The US Food and Drug Administration has approved a new drug that’s intended to protect people who have been exposed to measles or hepatitis A. The drug is intended to combat the illnesses in place of vaccinations which “may take weeks to work” after a recent exposure.
Pharmaceutical company Grifols is behind the drug, GamaSTAN®, an immune globulin product that works post-exposure.
“Vaccination, while a valuable option for hepatitis A and measles post-exposure prophylaxis, may take several weeks to take effect as your immune system works to build the antibodies it needs to fight these viruses,” said Stephen Scholand, M.D., infectious disease specialist at MidState Medical Center, said in a statement. “Immune globulins such as GamaSTAN® have been a valuable treatment option for many decades because they offer immediate and rapid protection with antibodies that fight infection.”

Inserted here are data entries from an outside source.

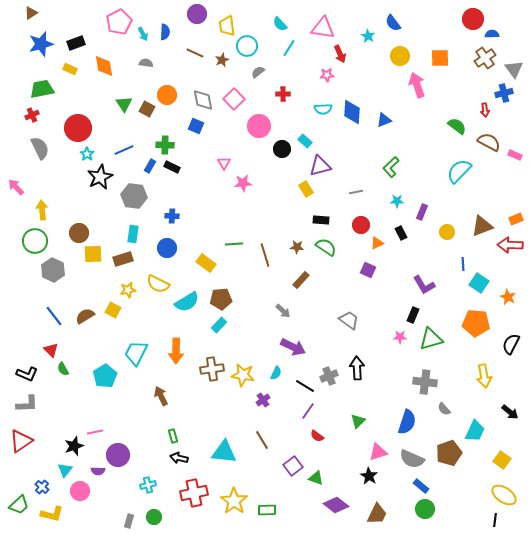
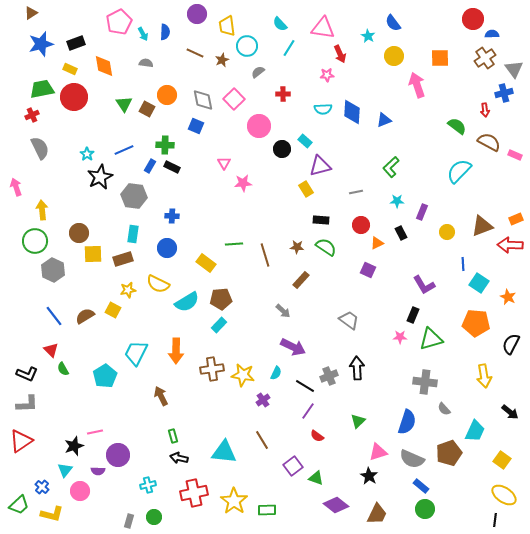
yellow circle at (400, 56): moved 6 px left
red circle at (78, 128): moved 4 px left, 31 px up
pink arrow at (16, 187): rotated 24 degrees clockwise
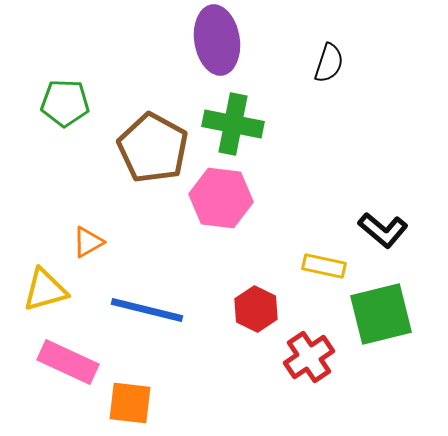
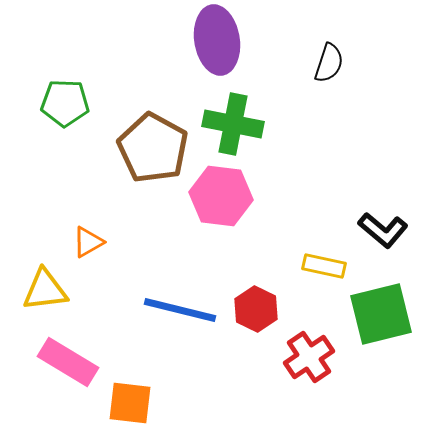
pink hexagon: moved 2 px up
yellow triangle: rotated 9 degrees clockwise
blue line: moved 33 px right
pink rectangle: rotated 6 degrees clockwise
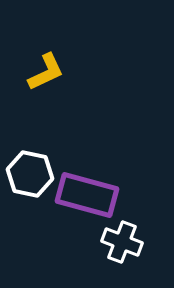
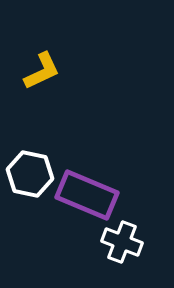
yellow L-shape: moved 4 px left, 1 px up
purple rectangle: rotated 8 degrees clockwise
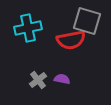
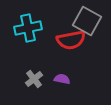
gray square: rotated 12 degrees clockwise
gray cross: moved 4 px left, 1 px up
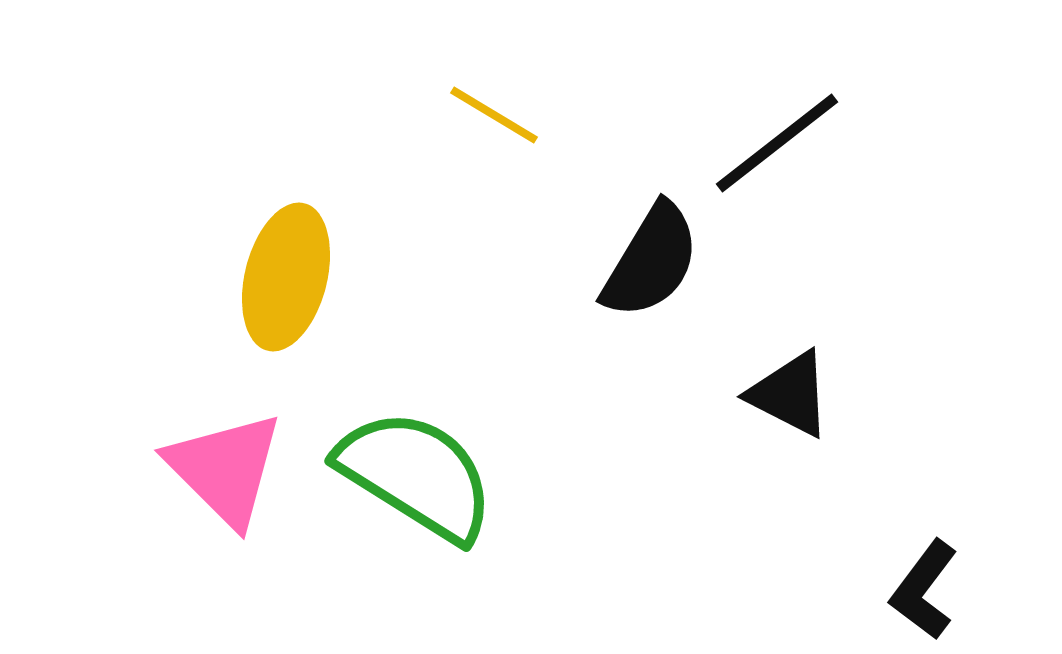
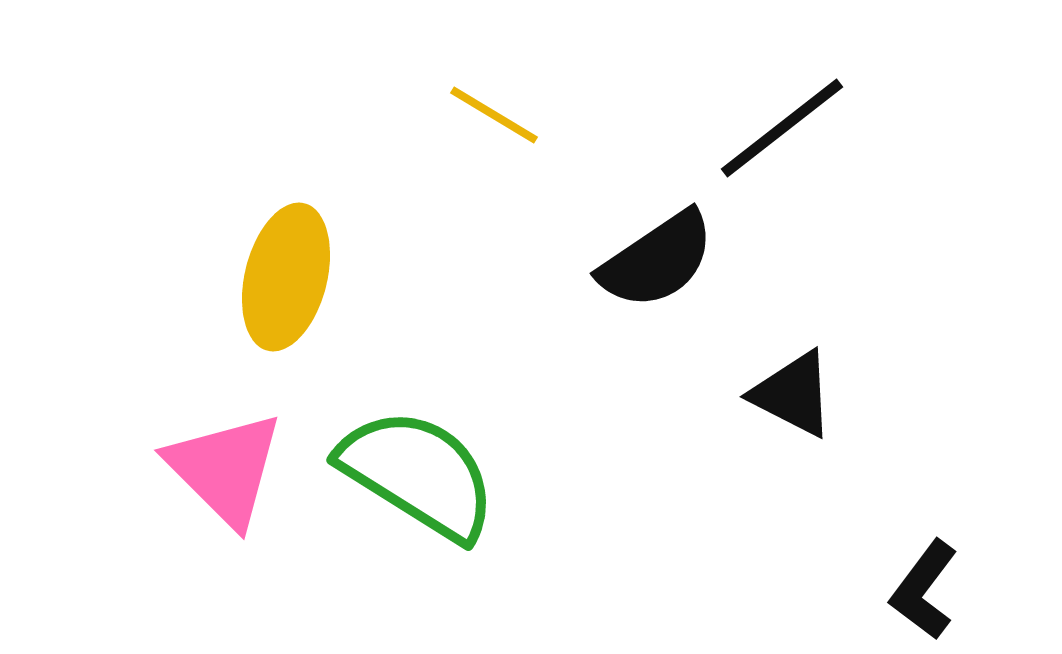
black line: moved 5 px right, 15 px up
black semicircle: moved 6 px right, 1 px up; rotated 25 degrees clockwise
black triangle: moved 3 px right
green semicircle: moved 2 px right, 1 px up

The drug is intended for people over the age of 40 who are exposed to measles or hepatitis A.
“The CDC also recommends that immune globulin should be used for children aged less than 12 months, immunocompromised persons, persons with chronic liver disease and persons who are allergic to the vaccine or a vaccine component. When administered within 2 weeks after exposure to HAV, immune globulin is 80 to 90 percent effective in preventing hepatitis A infection.”
An immune globulin is intended to reduce the severity of the condition.
Of course, health officials still believe older adults should be vigilant with vaccines.